Activity » Report back every line from the entries below in which the word "Owner" occurs.

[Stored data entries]
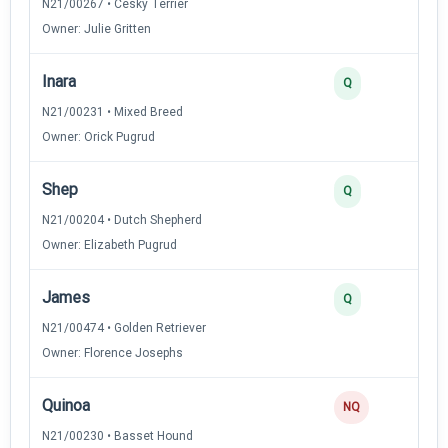
N21/00267 • Cesky Terrier
Owner: Julie Gritten
Inara
Q
N21/00231 • Mixed Breed
Owner: Orick Pugrud
Shep
Q
N21/00204 • Dutch Shepherd
Owner: Elizabeth Pugrud
James
Q
N21/00474 • Golden Retriever
Owner: Florence Josephs
Quinoa
NQ
N21/00230 • Basset Hound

Finished exercise »
Owner: Julie Gritten
Owner: Orick Pugrud
Owner: Elizabeth Pugrud
Owner: Florence Josephs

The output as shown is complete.